La 63ème Assemblée mondiale de la Santé a clos ses débats ce vendredi à Genève. L’une de ses décisions les plus marquantes aura sans doute été l’adoption d’une stratégie de lutte contre « l’usage nocif de l’alcool ».

Mais d’autres résolutions auront aussi des conséquences d’envergure. Petit tour d’horizon des principales décisions adoptées par les ministres de la santé et les responsables sanitaires des 193 états membres de l’OMS.

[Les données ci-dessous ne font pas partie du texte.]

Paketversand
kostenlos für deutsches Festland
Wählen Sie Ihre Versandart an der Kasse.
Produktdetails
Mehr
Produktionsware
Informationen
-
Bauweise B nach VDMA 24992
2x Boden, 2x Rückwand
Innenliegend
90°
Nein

Des stratégies visant à diminuer l’usage nocif de l’alcool. L’OMS veut « réduire les effets dommageables » de l’alcool pour les populations à risque particulier : « les enfants, les adolescents, les femmes en âge de procréer, les femmes enceintes ou allaitantes, les populations autochtones, minorités ou groupes défavorisés ». Sans oublier naturellement, les ravages de l’alcool au volant. Pour ce faire, l’Organisation préconise la mise en place de systèmes d’information, d’éducation et de dépistage. Elle signale par exemple qu’ « en fixant une limite suffisamment basse pour le taux d’alcoolémie toléré (0,02 à 0,05 %) on dispose d’un moyen efficace (pour) réduire le nombre des victimes de l’alcool au volant ». Elle rappelle également que « chaque année, 2,5 millions de personnes meurent de causes liées à l’alcool ».

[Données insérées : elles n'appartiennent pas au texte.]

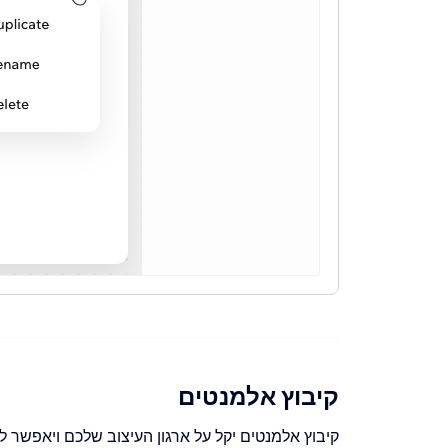
קיבוץ אלמנטים
קיבוץ אלמנטים יקל על ארגון העיצוב שלכם ויאפשר ל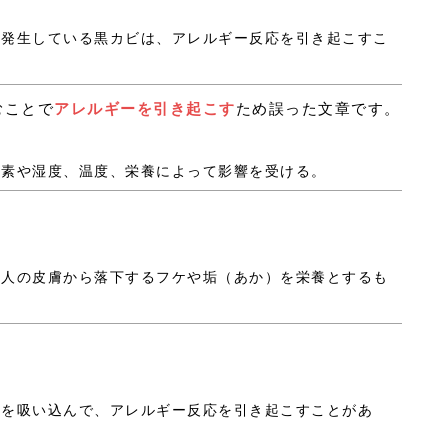
壁に発生している黒カビは、アレルギー反応を引き起こすこ
むことで
アレルギーを引き起こす
ため誤った文章です。
、酸素や湿度、温度、栄養によって影響を受ける。
。
は、人の皮膚から落下するフケや垢（あか）を栄養とするも
。
ふんを吸い込んで、アレルギー反応を引き起こすことがあ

Rougeole : une éradication pas à pas. Pour se rapprocher au maximum de l’objectif 4 du Millénaire pour le développement – « réduire de deux tiers, entre 1990 et 2015, le taux de mortalité des enfants de moins de 5 ans » – l’OMS entend progresser par étapes intermédiaires. Elle propose pour cela d’améliorer « les systèmes de vaccination, de réussir la vaccination de populations difficiles à atteindre ou encore de prendre en charge un nombre croissant de flambées de rougeole, en particulier dans des zones transfrontalières ».

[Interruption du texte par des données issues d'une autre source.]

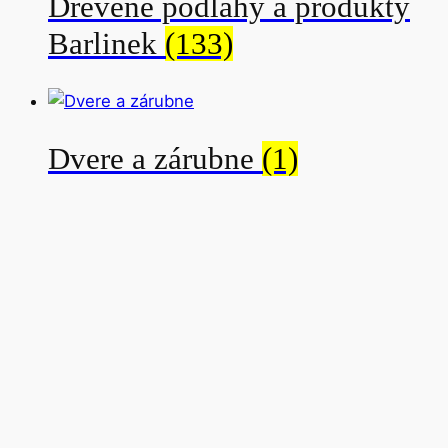
Drevené podlahy a produkty
najvyššiu
Barlinek
(133)
Dvere a zárubne
(1)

La rédaction d’un code mondial de bonnes pratiques du recrutement international des personnels de santé. Pour répondre à la crise démographique qui frappe les structures de soins dans les pays défavorisés, ce code devrait « dissuader (notamment) les Etats de recruter activement des personnels de santé originaires de pays en développement qui sont (eux-mêmes) confrontés à des pénuries aiguës d’agents de santé ».

– Dernière décision, qui traduit l’ampleur du problème de santé publique que représentent ces maladies, le 28 juillet marquera désormais chaque année, la Journée mondiale de l’hépatite virale.